# SSOTM - April 2014 - The Winners!



## M.J (Nov 1, 2010)

Thanks to everybody who nominated, voted and most of all made some fine slingshots in the month that was! Here are your April SSOTM winners:

1st Place: quarterinmynose - "Fancy 'lil Plinker​







​​2nd Place: Can-Opener - "The Vision"​







​​3rd Place: BC Slinger - "Reworked Yew"​







​​
Congrats, guys! Great work :thumbsup:


----------



## quarterinmynose (Jan 21, 2012)

anic: 1st place!!! I have completed my collection of places!

Thanks to Q for the Nomination, and to all the people who voted for this slingshot.

And to each and every one of you for just loving slingshots! And congratulations to Can Opener and BC Slinger.

Now I'm gonna go do a dance and shake my butt(...not to hard).


----------



## SimpleShot (Aug 30, 2012)

Congrats QIMN!! That is one smokin beautiful piece of slingshot art.... and the runners up too! Once again another fine display of craftsmanship and artistry.


----------



## Outlaw (Jan 16, 2014)

Congrats to the winners!!!


----------



## Mr.Teh (Feb 28, 2012)

Congratulation QIMN, i'm dancing with you ( not to hard )  , the first time i voted for a winning slingshot,

i liked this shooter from the first view, a fantastic work, enjoy your win !!

Congratulation CanOpener and BC-Slinger, really nice shooters too !!


----------



## NoobShooter (Sep 15, 2012)

Congrats Chad.. I knew that slingshot was a 1st place slingshot since day one.. :banana:


----------



## SmilingFury (Jul 2, 2013)

Congrats to all the winners.
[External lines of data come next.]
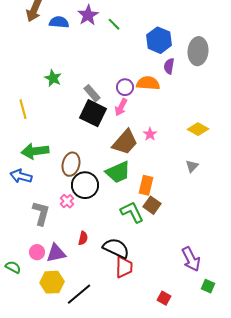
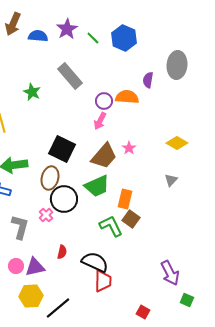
blue hexagon: (159, 40) -> (124, 38), moved
gray rectangle: (92, 93) -> (70, 76), moved, size x1.5
black square: (93, 113) -> (62, 149), moved

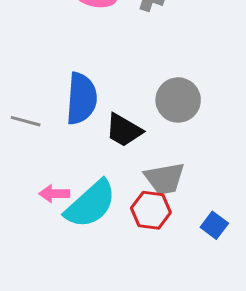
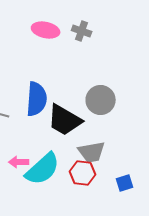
black trapezoid: (124, 130) -> (65, 120), size x1.4
blue square: (214, 225) -> (125, 183), turned 36

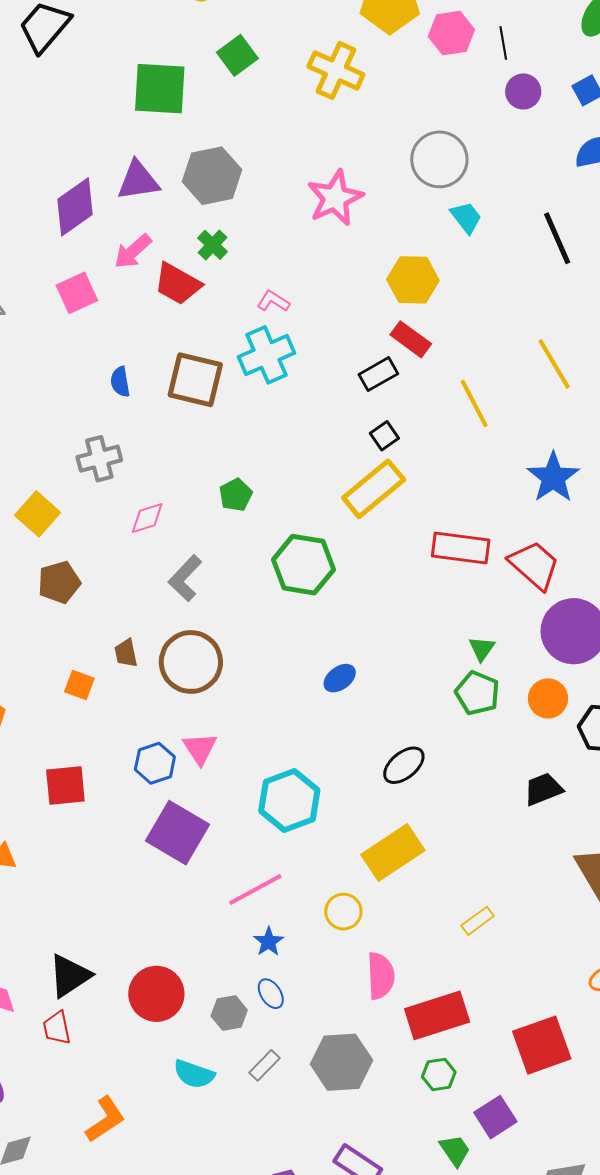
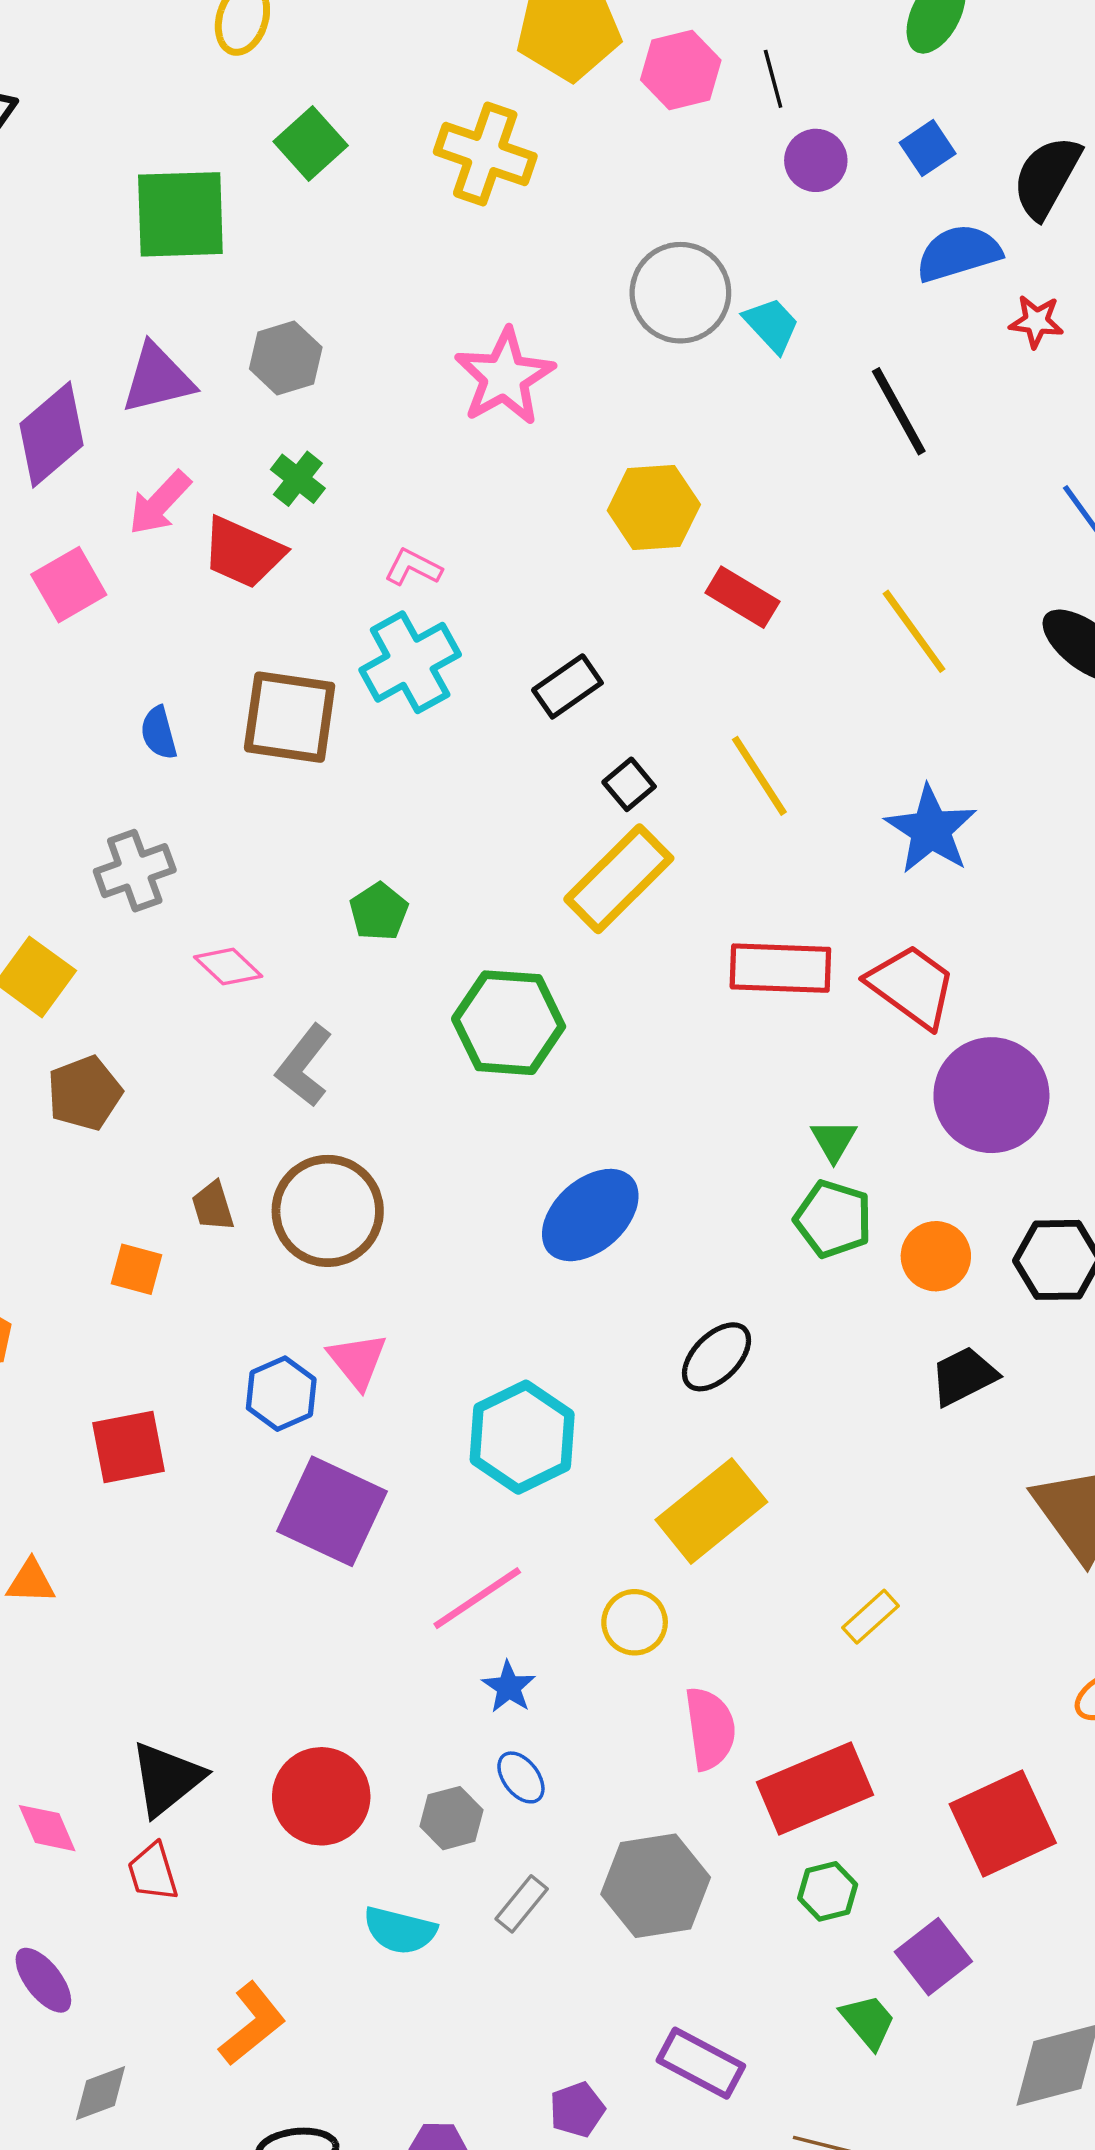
gray hexagon: (212, 176) -> (286, 358), size x0.7
cyan trapezoid: (466, 217) -> (772, 325), moved
red rectangle: (411, 339) -> (742, 597), moved
black rectangle: (378, 374) -> (567, 686), moved
yellow line: (474, 403) -> (759, 776), moved
pink diamond: (147, 518) -> (228, 967), turned 66
blue ellipse: (340, 678) -> (590, 1215), size x1.8
orange circle: (548, 698) -> (936, 1256), moved

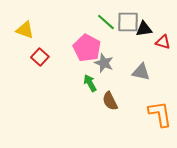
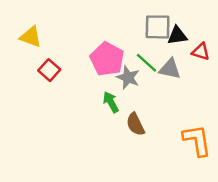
green line: (106, 22) -> (147, 63), moved
gray triangle: (141, 72) -> (170, 69), moved

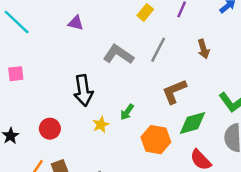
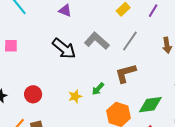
black arrow: (83, 90) -> (64, 49), moved, turned -50
brown L-shape: (174, 91) -> (126, 73), moved

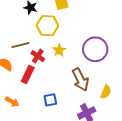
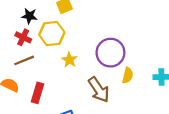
red cross: (38, 56) -> (23, 37), moved
yellow semicircle: (106, 92) -> (128, 75), moved

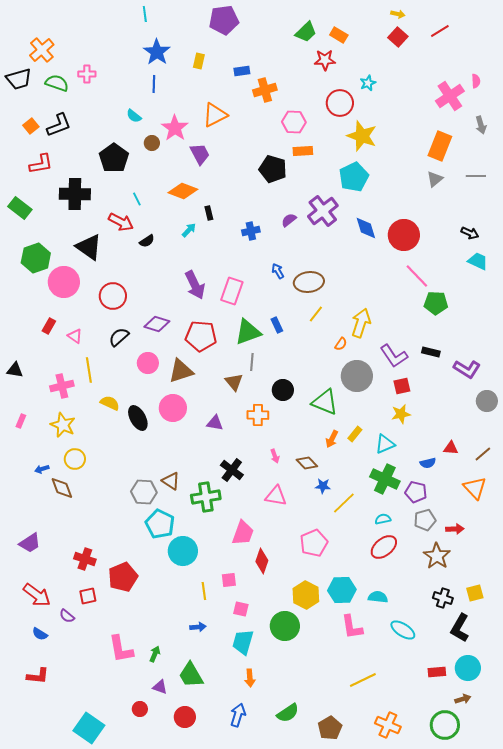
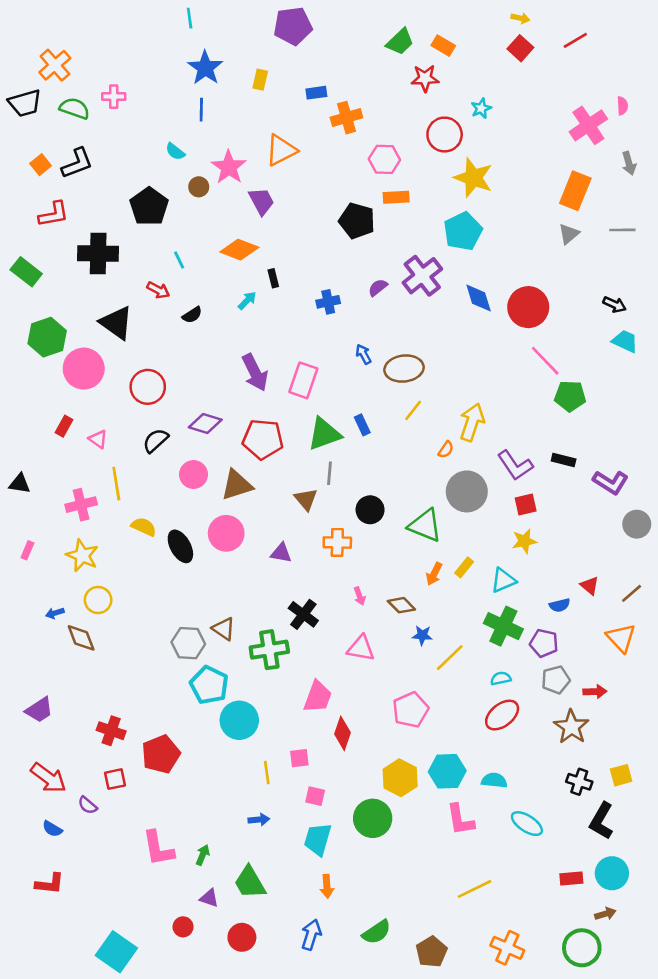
red arrow: (121, 222) -> (158, 290), size x0.7
red triangle: (451, 448) -> (590, 586), turned 35

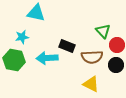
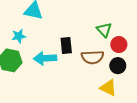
black rectangle: (67, 46) -> (66, 46), turned 63
yellow triangle: (91, 84) -> (108, 88), moved

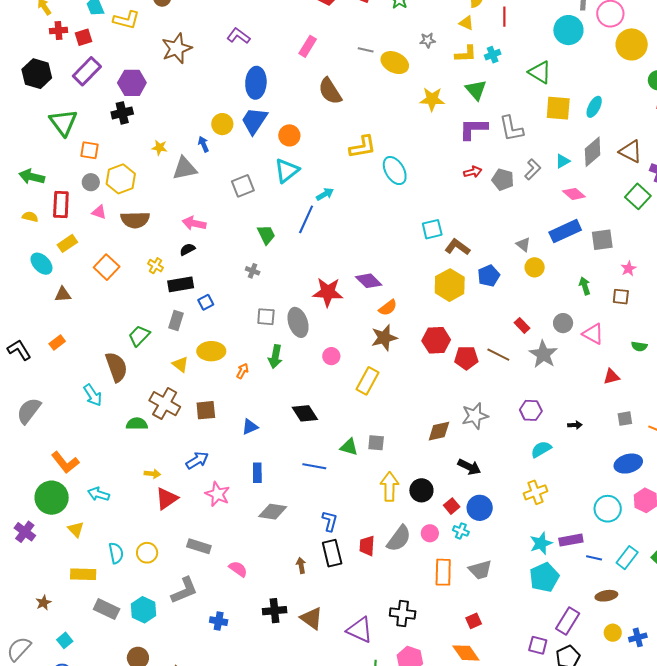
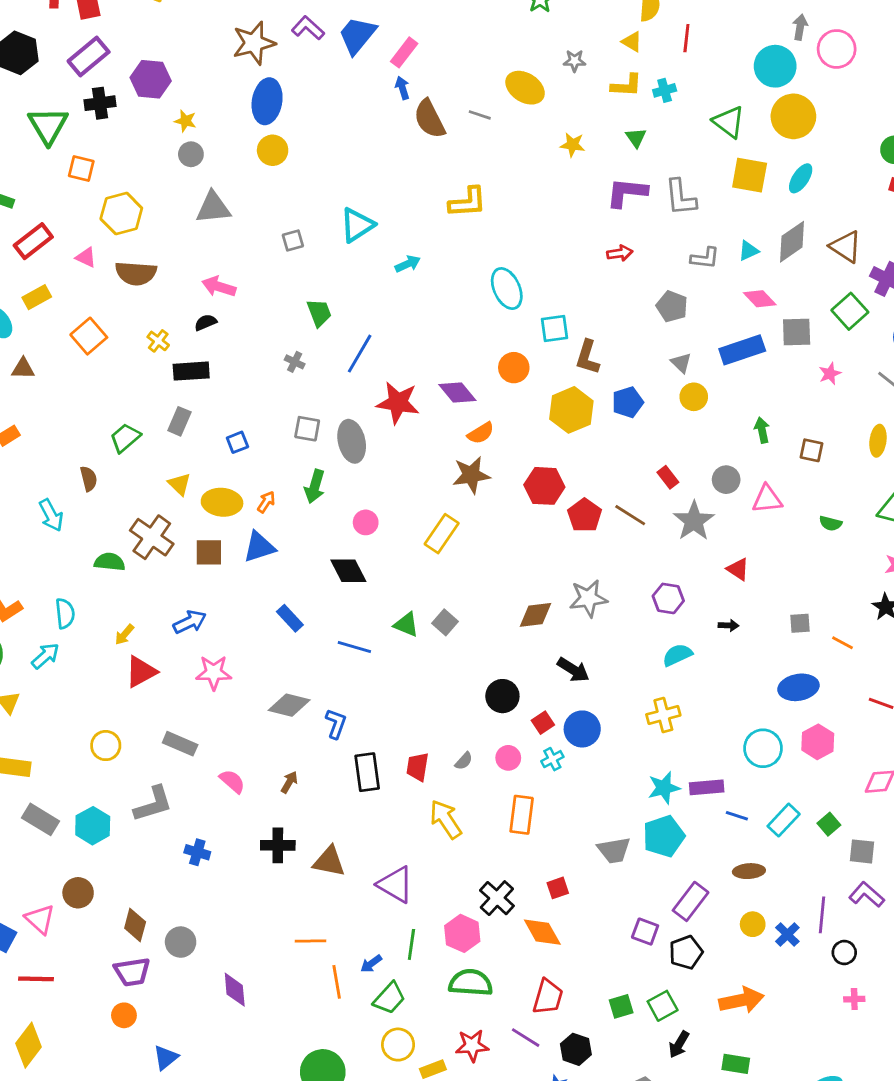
yellow circle: (632, 44) -> (793, 116), moved
brown star: (177, 48) -> (254, 43), moved
gray line: (366, 50) -> (480, 115), moved
blue ellipse: (256, 83) -> (267, 101), moved
green triangle: (476, 90) -> (636, 138), size x0.7
yellow star: (432, 99) -> (573, 145), size x0.7
black cross: (122, 113) -> (100, 103), moved
blue trapezoid: (254, 121) -> (357, 35), moved
orange circle: (289, 135) -> (514, 368), moved
blue arrow: (203, 144) -> (402, 88), moved
yellow star: (159, 148) -> (185, 121), moved
gray L-shape: (533, 169) -> (705, 258), turned 45
cyan ellipse: (395, 171) -> (507, 289), moved
gray pentagon: (503, 180) -> (672, 306), moved
gray circle: (91, 182) -> (191, 154), moved
gray square: (243, 186) -> (293, 241), size x0.7
red rectangle: (61, 204) -> (33, 241), turned 44
blue line: (306, 219) -> (360, 354), moved
gray square: (602, 240) -> (797, 332), moved
brown L-shape: (457, 247) -> (587, 357), turned -115
pink star: (629, 269) -> (830, 374), moved
blue square: (206, 302) -> (237, 442), moved
pink triangle: (593, 334) -> (767, 499), turned -40
yellow ellipse: (211, 351) -> (222, 502), moved
pink circle: (331, 356) -> (366, 522), moved
red pentagon: (466, 358) -> (585, 515), turned 30
brown semicircle: (116, 367) -> (89, 479), size x0.6
red triangle: (612, 377) -> (738, 569), moved, turned 42
blue triangle: (250, 427) -> (259, 547), moved, size x1.4
gray square: (376, 443) -> (445, 622), turned 30
blue rectangle: (257, 473) -> (290, 618), moved, turned -48
yellow arrow: (152, 474) -> (124, 635), turned 119
yellow arrow: (389, 487) -> (446, 819), moved, turned -40
cyan arrow: (99, 494) -> (45, 656), turned 115
pink star: (218, 494) -> (214, 673), turned -30
blue L-shape: (330, 521) -> (336, 724), moved
cyan cross: (461, 531) -> (552, 759), turned 35
gray semicircle: (399, 539) -> (464, 761), size x0.5
cyan semicircle: (116, 553) -> (65, 613), moved
brown arrow: (301, 565) -> (289, 782), moved, turned 35
gray trapezoid: (480, 570) -> (614, 850), moved
black cross: (403, 614) -> (497, 898), moved, turned 30
brown triangle: (312, 618) -> (329, 861), turned -30
blue cross: (638, 637) -> (787, 934), turned -36

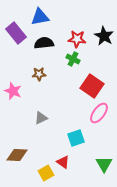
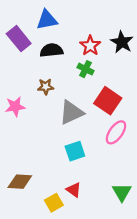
red star: (77, 39) -> (90, 46), turned 30
pink star: (13, 91) -> (15, 107), turned -30
gray triangle: (41, 118) -> (71, 112), moved, size x1.6
cyan square: (76, 138) -> (75, 151), moved

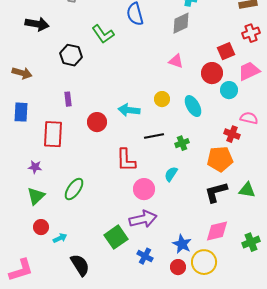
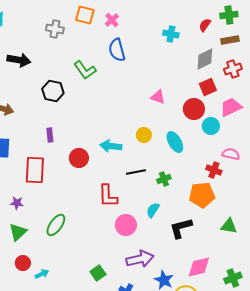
gray diamond: (181, 23) -> (205, 59), moved
black L-shape: (216, 192) -> (181, 228), moved
purple arrow: (143, 219) -> (140, 259), moved
green square: (116, 237) -> (98, 273), size x0.7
Nice work!


----------



## Flatband (Dec 18, 2009)

Tremendous job Guys!!!!!! Kudos!!!!!!


----------



## GrayWolf (May 14, 2012)

Congrats to all the winners and to everyone that was nominated! Another great group of shooters...the talent in the forum is absolutely amazing.

Keep up the great work everyone.

Todd


----------



## Can-Opener (May 11, 2013)

Congratulations QIMN!!!! Your slingshot is awesome! A well deserved win for you!!  Congrats to BC also!! That is the most awesome rework I have ever seen I was really pulling for you.  Thanks to everyone who voted and MJ for the mod work. It is an honor to be here with you all.

Regards
Randy


----------



## August West (Jan 21, 2012)

NICE!!! way to go Chad.

All 3 are off the charts nice.


----------



## treefork (Feb 1, 2010)

Congratulation Chad!!!! Nice job C.O and B.C. All fine pieces !


----------



## parnell (May 20, 2012)

Congratulations guys! Some awesome pieces that you put out.


----------



## BC-Slinger (Jan 6, 2013)

Thank you very much everyone that voted and congratulations to all. A excellent group of slingshots again this month. Again thank you Can-Opener for the nomination. :thumbsup:

Cheers

BC-Slinger


----------



## mr. green (Nov 3, 2012)

Congratulations to the winners and the nominees. Well deserved.


----------



## Danny0663 (Mar 15, 2011)

Congrats guys! well deserved indeed.


----------



## S.S. sLinGeR (Oct 17, 2013)

Congrats! All of them were awesome!


----------



## reset (Apr 13, 2013)

Good stuff. Congrats to the winner/winners.


----------



## rockslinger (Nov 16, 2010)

*All outstanding work!!*


----------



## Chepo69 (May 1, 2010)

:thumbsup: Felicitaciones a los ganadores. :thumbsup:


----------



## HP Slingshots (Jun 12, 2013)

all 3 are stunning slingshots, great job all 

-Epic


----------



## AmmoMike (Dec 31, 2013)

Congrats to the winners! It takes away the pain of not winning when the competition is so advanced.
Everybody did an outstanding job !!
No losers here, just folks that didn't place 1,2 or 3.
Back to the drawing board.


----------